> _What to produce_
Using the entries that follow, collect the lines where the word "kontragent" appears.

BEGIN Records for the exercise

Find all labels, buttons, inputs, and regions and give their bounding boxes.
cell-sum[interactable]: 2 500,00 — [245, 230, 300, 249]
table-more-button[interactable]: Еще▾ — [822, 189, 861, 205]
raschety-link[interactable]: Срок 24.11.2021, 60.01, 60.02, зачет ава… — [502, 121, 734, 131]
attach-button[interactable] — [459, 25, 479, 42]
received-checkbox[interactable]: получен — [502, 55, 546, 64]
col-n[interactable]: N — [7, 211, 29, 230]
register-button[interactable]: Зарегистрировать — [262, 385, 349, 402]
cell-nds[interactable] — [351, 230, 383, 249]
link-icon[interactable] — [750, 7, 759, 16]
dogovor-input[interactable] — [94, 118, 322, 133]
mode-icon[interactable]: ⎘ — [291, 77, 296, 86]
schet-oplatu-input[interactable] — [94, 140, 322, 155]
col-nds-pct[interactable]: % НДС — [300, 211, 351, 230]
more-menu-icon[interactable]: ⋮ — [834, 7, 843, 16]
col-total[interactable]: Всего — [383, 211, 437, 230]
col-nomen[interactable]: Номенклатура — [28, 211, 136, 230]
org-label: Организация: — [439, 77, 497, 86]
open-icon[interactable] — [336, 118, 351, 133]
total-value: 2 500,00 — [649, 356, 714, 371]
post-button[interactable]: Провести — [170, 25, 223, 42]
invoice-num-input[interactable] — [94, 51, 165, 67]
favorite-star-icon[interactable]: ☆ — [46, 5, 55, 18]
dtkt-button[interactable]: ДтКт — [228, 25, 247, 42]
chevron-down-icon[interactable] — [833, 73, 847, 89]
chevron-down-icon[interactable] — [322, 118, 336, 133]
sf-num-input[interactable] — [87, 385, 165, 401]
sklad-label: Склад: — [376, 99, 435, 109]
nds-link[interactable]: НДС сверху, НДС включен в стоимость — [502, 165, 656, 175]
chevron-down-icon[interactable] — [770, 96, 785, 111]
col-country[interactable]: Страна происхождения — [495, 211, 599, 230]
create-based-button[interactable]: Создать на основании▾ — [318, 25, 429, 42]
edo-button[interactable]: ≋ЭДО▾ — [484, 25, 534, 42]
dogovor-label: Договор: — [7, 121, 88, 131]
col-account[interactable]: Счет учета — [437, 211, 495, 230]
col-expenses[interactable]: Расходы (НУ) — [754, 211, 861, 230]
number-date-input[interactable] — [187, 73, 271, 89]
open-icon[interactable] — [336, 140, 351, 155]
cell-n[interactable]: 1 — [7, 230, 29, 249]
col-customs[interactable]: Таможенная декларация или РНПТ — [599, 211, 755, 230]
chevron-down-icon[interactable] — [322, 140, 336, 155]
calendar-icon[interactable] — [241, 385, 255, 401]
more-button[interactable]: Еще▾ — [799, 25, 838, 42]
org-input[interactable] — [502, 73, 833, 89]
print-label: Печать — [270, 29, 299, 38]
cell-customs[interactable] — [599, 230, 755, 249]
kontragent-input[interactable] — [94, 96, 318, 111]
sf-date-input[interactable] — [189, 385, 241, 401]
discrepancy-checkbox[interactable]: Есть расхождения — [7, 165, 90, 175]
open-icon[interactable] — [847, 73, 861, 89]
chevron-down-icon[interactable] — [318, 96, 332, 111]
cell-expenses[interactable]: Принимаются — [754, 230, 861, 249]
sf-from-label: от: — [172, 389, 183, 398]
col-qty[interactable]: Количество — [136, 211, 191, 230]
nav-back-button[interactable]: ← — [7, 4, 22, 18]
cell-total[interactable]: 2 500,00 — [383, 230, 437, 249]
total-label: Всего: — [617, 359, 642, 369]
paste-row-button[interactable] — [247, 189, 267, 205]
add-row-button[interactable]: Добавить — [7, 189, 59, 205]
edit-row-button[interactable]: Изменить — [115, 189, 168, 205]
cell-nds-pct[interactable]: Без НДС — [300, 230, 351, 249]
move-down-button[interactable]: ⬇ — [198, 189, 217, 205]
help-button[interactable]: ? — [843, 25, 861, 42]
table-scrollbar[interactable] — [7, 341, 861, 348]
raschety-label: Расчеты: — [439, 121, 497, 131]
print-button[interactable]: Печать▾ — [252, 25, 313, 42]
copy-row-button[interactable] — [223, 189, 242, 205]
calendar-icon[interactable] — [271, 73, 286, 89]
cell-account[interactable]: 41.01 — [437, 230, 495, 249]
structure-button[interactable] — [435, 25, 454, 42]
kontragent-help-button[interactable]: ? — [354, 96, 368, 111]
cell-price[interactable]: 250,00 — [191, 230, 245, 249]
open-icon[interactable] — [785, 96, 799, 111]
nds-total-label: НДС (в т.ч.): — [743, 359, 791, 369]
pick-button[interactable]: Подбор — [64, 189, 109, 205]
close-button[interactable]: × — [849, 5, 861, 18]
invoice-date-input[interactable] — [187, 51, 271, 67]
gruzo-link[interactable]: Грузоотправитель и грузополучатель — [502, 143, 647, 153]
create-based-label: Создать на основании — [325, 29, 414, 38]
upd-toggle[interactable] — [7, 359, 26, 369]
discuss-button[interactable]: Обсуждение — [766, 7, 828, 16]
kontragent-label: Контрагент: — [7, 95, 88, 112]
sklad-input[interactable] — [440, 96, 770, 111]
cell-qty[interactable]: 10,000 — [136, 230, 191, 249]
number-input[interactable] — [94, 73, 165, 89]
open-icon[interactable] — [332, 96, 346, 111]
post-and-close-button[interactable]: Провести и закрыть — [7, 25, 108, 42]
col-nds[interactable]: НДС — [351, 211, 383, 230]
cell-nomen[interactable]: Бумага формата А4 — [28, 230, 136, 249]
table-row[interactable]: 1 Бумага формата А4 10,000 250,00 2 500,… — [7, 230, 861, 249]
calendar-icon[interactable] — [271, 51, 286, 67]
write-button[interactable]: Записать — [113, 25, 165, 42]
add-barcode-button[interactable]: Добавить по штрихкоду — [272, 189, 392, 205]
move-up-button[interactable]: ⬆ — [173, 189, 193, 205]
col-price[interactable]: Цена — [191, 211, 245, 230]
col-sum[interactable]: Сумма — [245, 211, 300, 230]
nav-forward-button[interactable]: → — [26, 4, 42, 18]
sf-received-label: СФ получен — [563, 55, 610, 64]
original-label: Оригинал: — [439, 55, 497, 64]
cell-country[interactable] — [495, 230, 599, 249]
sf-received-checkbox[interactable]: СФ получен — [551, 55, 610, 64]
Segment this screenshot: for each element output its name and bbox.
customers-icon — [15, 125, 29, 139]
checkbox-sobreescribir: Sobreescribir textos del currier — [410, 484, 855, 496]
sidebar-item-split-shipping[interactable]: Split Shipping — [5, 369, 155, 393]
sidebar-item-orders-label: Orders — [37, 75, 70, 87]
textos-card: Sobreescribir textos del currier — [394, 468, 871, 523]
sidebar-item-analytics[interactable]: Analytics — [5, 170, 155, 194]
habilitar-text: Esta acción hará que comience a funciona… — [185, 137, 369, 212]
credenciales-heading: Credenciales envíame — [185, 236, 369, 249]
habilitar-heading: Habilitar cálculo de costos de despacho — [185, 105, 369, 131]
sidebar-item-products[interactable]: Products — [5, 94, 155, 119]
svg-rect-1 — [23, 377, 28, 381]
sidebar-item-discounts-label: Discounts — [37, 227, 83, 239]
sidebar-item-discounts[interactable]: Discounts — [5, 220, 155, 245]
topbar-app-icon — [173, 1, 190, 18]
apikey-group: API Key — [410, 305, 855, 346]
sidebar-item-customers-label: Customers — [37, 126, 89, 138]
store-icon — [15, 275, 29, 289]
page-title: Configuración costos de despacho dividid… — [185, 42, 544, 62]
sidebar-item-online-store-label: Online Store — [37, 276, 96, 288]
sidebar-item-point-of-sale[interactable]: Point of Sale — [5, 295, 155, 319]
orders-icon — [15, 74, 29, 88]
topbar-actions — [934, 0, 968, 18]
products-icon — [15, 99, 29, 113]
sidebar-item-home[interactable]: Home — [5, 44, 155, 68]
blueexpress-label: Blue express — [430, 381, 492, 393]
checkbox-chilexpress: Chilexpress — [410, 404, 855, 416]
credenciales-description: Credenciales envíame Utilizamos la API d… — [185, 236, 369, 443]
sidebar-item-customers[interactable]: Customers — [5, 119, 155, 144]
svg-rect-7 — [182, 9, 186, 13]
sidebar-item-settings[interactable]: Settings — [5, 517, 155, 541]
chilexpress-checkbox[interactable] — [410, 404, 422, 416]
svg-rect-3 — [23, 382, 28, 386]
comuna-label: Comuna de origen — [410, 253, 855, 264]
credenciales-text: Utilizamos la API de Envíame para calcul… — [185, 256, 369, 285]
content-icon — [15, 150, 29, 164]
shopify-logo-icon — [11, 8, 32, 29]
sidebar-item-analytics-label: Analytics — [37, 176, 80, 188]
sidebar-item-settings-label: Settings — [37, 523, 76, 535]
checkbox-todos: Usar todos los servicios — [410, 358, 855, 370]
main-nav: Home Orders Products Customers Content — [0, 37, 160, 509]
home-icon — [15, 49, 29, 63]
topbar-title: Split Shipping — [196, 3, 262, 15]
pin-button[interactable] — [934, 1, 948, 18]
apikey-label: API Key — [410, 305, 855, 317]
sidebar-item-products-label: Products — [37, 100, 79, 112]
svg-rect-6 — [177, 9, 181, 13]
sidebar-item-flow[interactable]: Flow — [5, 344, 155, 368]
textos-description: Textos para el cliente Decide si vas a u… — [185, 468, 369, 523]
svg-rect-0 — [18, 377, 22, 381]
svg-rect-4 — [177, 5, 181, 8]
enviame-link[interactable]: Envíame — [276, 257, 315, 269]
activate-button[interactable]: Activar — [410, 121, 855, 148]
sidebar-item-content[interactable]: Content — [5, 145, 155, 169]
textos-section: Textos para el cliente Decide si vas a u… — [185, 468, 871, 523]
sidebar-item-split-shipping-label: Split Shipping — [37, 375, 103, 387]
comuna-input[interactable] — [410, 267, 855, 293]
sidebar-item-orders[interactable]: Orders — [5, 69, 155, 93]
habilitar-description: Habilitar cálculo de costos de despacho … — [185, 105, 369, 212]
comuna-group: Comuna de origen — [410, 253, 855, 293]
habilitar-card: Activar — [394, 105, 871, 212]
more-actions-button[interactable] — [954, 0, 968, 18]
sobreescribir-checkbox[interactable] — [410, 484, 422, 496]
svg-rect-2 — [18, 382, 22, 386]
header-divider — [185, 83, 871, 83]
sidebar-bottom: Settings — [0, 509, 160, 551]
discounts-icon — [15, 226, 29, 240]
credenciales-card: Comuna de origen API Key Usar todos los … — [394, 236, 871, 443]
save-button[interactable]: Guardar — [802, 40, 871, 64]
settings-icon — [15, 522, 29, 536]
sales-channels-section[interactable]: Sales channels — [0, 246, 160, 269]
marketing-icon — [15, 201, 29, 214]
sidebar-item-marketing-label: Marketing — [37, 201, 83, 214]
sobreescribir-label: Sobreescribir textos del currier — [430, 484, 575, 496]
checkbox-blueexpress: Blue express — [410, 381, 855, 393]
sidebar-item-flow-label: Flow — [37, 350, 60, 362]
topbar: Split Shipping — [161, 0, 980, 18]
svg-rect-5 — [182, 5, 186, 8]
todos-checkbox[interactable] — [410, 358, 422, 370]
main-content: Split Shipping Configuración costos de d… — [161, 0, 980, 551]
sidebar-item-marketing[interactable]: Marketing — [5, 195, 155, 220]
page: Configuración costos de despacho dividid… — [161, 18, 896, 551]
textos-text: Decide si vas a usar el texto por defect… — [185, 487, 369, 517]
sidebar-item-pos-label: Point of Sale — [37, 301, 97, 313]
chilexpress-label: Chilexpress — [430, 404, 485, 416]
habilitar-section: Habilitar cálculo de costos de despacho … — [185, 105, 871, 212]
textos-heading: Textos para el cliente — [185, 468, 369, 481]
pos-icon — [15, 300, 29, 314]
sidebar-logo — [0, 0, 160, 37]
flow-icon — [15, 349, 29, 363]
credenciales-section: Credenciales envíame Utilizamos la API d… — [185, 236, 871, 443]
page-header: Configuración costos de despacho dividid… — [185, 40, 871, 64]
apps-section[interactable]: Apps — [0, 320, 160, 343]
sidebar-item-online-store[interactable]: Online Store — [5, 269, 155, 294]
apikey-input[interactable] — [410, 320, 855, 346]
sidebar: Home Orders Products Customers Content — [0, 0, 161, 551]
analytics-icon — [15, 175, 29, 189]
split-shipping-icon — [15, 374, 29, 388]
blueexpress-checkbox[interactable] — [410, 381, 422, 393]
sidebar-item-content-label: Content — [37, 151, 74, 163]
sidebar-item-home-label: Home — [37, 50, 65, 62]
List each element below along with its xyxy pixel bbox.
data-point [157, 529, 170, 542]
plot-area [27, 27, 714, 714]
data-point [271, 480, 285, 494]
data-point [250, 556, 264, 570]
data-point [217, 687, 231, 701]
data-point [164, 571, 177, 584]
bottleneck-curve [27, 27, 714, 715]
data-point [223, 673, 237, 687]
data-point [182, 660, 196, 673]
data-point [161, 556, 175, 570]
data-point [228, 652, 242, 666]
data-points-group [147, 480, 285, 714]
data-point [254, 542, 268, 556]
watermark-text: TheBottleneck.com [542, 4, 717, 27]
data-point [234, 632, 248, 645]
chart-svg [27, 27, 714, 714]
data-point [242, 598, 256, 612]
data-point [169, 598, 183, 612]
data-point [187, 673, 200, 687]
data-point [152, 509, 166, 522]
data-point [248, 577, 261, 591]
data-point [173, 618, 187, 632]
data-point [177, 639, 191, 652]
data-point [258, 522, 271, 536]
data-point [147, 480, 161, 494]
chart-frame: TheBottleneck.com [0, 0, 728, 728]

END Records for the exercise

> _Response to the exercise_
kontragent-input[interactable] — [94, 96, 318, 111]
kontragent-help-button[interactable]: ? — [354, 96, 368, 111]
kontragent-label: Контрагент: — [7, 95, 88, 112]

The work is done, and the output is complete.